Felienne Hermans: How patterns in variable names can make code easier to read

[+] DonHopkins|3 years ago|reply

I like to use "big-endian" naming molds (love that term!) to define sets of names that when you alphabetize them place related variables next to each other. (i.e. in a completion menu or browser.)

For example, left_foo and right_foo are little-endian, since the least significant word comes first, so they'll be a long distance away from each other in an alphabetized list.

But foo_left and foo_right are big-endian, since foo is more significant than left or right. So they will appear one after the other in an alphabetized list.

Common suffix words are _x _y _z or _min _max, or _left _right _top _bottom, of even singletons like _enabled _loaded _error etc.

But when you combine multiple dimensions together in names, you need to think of which dimensions are more significant, based on how the variables are used, so use foo_x_min foo_x_max, if the positions are important, or foo_min_x foo_min_y, if the ranges are more important.

Sometimes it's hard to decide or ambiguous, so just try to be predictable and the same as all the other code. Think of which variables should appear closest to each other in an alphabetical list.

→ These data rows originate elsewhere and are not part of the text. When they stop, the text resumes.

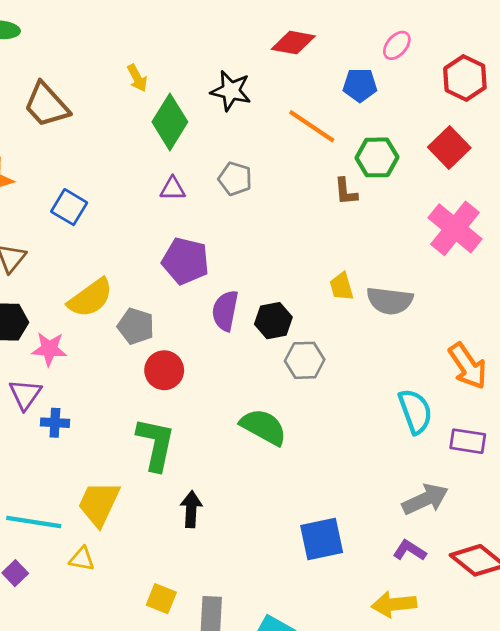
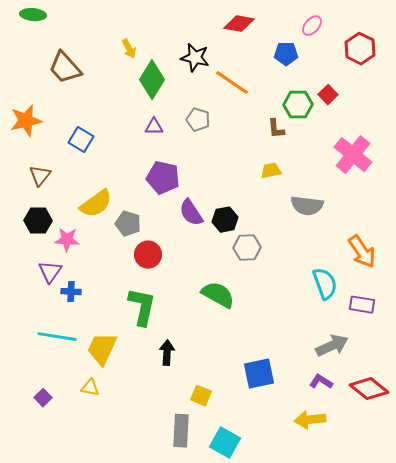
orange line: (312, 126) -> (232, 83), moved
red square: (449, 148) -> (328, 95), moved, size x0.7
yellow trapezoid: (341, 287) -> (271, 171), moved, turned 95
purple semicircle: (225, 311) -> (191, 213), turned -44
cyan line: (34, 522) -> (57, 337), moved
yellow square: (161, 599) -> (201, 396), moved

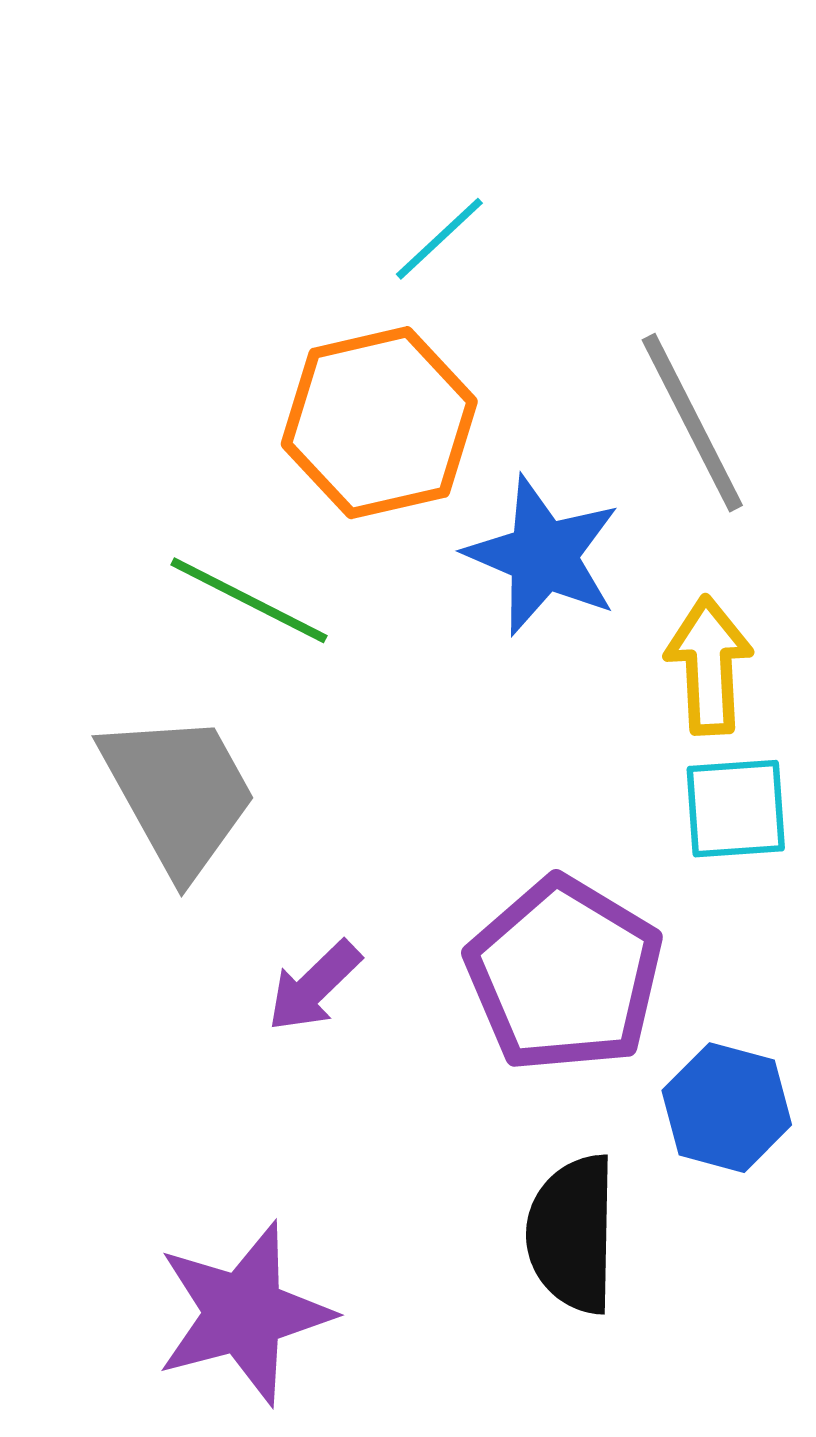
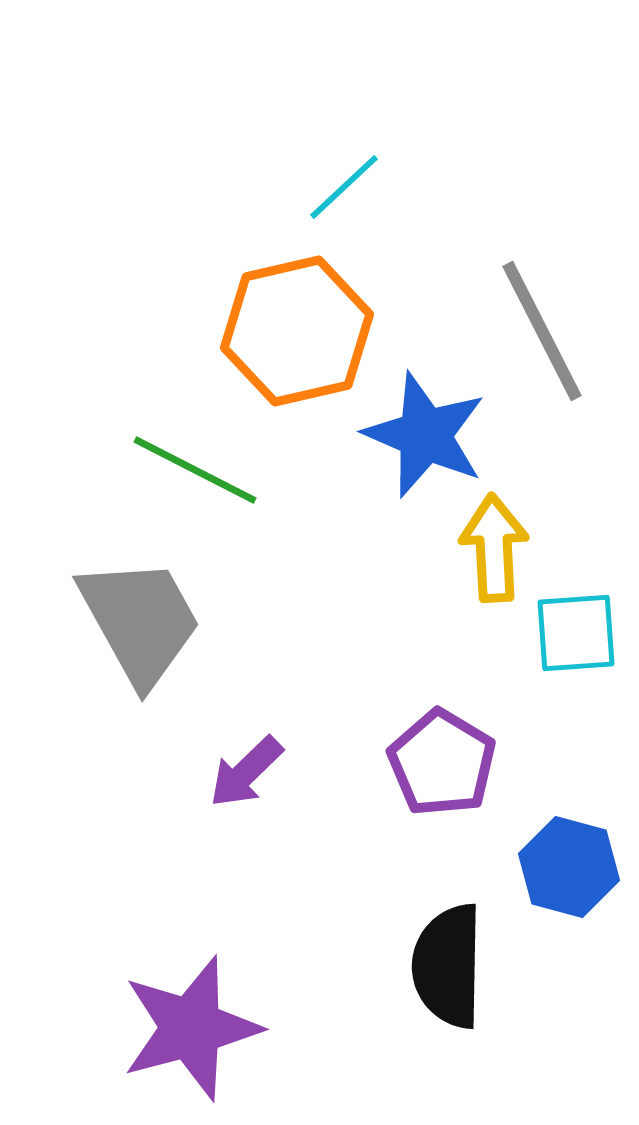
yellow arrow: (709, 665) -> (494, 548), moved
purple pentagon: (565, 975) -> (442, 763), size x0.7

And avoid middle-endian or random-endian (or sentence-grammar-order-endian) like the plague. A variable name should probably not be a grammatically correct sentence.

Another really annoying linguistic naming smell is "smurfing," where all of class Smurf's instance variables have smurf_ prefixes. Or where all the classes, methods, or instance variables have an "xyz_" prefix where "xyz" is the name of the project or library. Arrgh!!!

[+] elliekelly|3 years ago|reply

I really like this concept but I find it a bit frustrating that the name for the naming convention doesn’t follow its own convention. Shouldn’t it be called “endian-big”? ;)

[+] mankyd|3 years ago|reply

There's an interesting question that arises when you says "when you alphabetize them place related variables next to each other".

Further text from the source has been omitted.